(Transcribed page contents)

────────

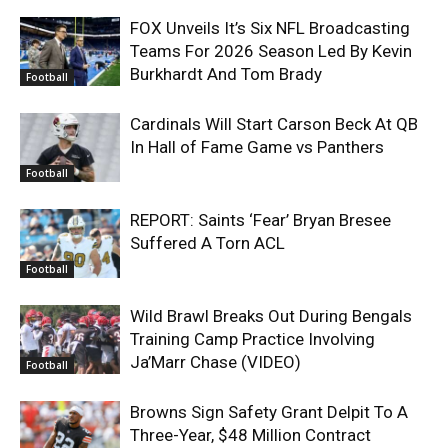
FOX Unveils It’s Six NFL Broadcasting
Teams For 2026 Season Led By Kevin
Burkhardt And Tom Brady
Football
Cardinals Will Start Carson Beck At QB
In Hall of Fame Game vs Panthers
Football
REPORT: Saints ‘Fear’ Bryan Bresee
Suffered A Torn ACL
Football
Wild Brawl Breaks Out During Bengals
Training Camp Practice Involving
Ja’Marr Chase (VIDEO)
Football
Browns Sign Safety Grant Delpit To A
Three-Year, $48 Million Contract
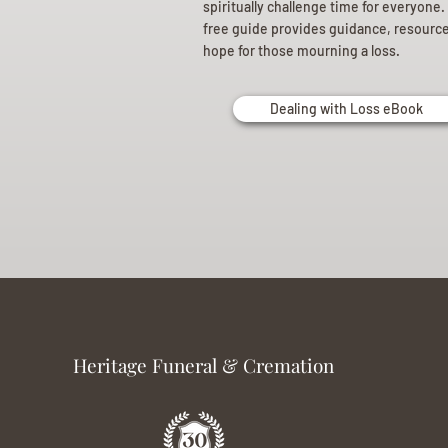
spiritually challenge time for everyone.
free guide provides guidance, resourc
hope for those mourning a loss.
Dealing with Loss eBook
Heritage Funeral & Cremation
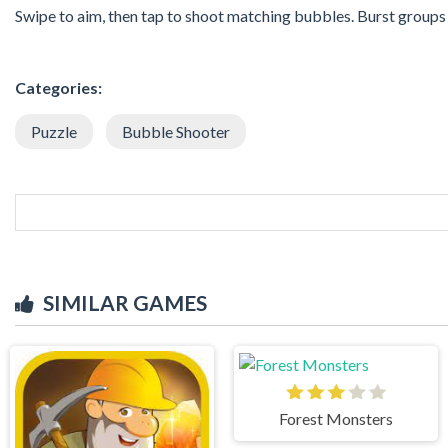
Swipe to aim, then tap to shoot matching bubbles. Burst groups 
Categories:
Puzzle
Bubble Shooter
SIMILAR GAMES
Forest Monsters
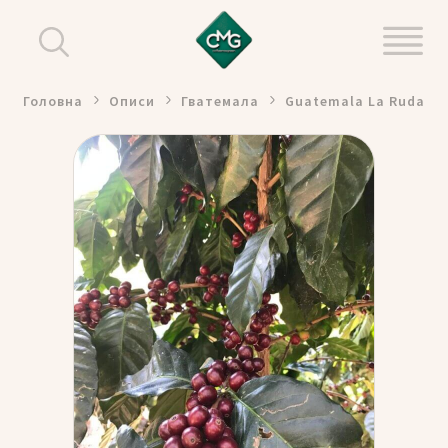
Головна
Описи
Гватемала
Guatemala La Ruda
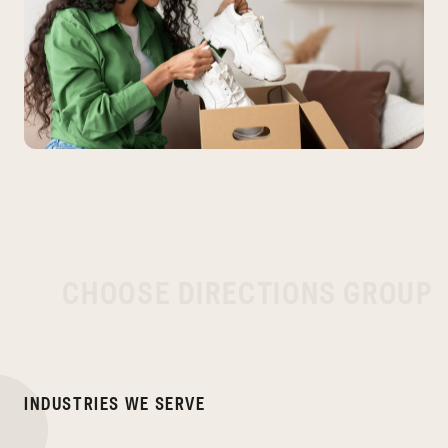
C
H
O
O
S
E
D
I
R
E
C
T
I
O
N
S
G
R
O
U
P
I
N
D
U
S
T
R
I
E
S
W
E
S
E
R
V
E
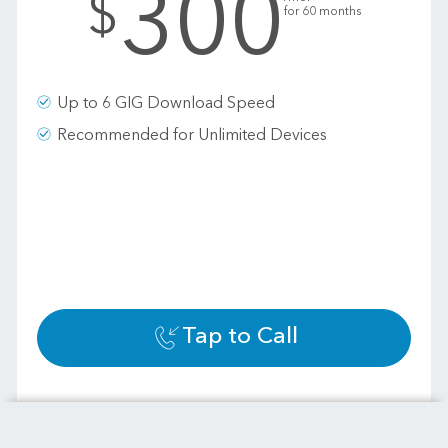
300
$
for 60 months
Up to 6 GIG Download Speed
Recommended for Unlimited Devices
Tap to Call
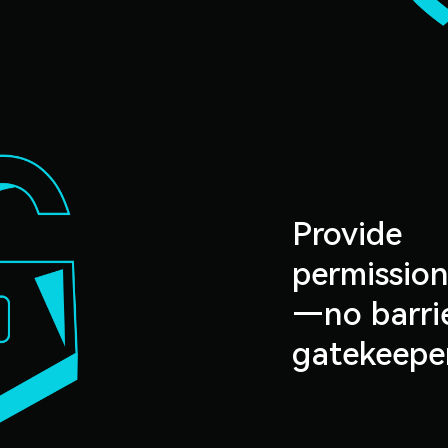
Provide
permission
—no barrie
gatekeepe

────────

## TASK GOAL
The entries are to be written out again exactly, without their pictures.

## REPLY
FOX Unveils It’s Six NFL Broadcasting
Teams For 2026 Season Led By Kevin
Burkhardt And Tom Brady
Football
Cardinals Will Start Carson Beck At QB
In Hall of Fame Game vs Panthers
Football
REPORT: Saints ‘Fear’ Bryan Bresee
Suffered A Torn ACL
Football
Wild Brawl Breaks Out During Bengals
Training Camp Practice Involving
Ja’Marr Chase (VIDEO)
Football
Browns Sign Safety Grant Delpit To A
Three-Year, $48 Million Contract
spiritually challenge time for everyone.
free guide provides guidance, resourc
hope for those mourning a loss.
Dealing with Loss eBook
Heritage Funeral & Cremation
Swipe to aim, then tap to shoot matching bubbles. Burst groups 
Categories:
Puzzle
Bubble Shooter
SIMILAR GAMES
Forest Monsters
Головна
Описи
Гватемала
Guatemala La Ruda
C
H
O
O
S
E
D
I
R
E
C
T
I
O
N
S
G
R
O
U
P
I
N
D
U
S
T
R
I
E
S
W
E
S
E
R
V
E
300
$
for 60 months
Up to 6 GIG Download Speed
Recommended for Unlimited Devices
Tap to Call
Provide
permission
—no barrie
gatekeepe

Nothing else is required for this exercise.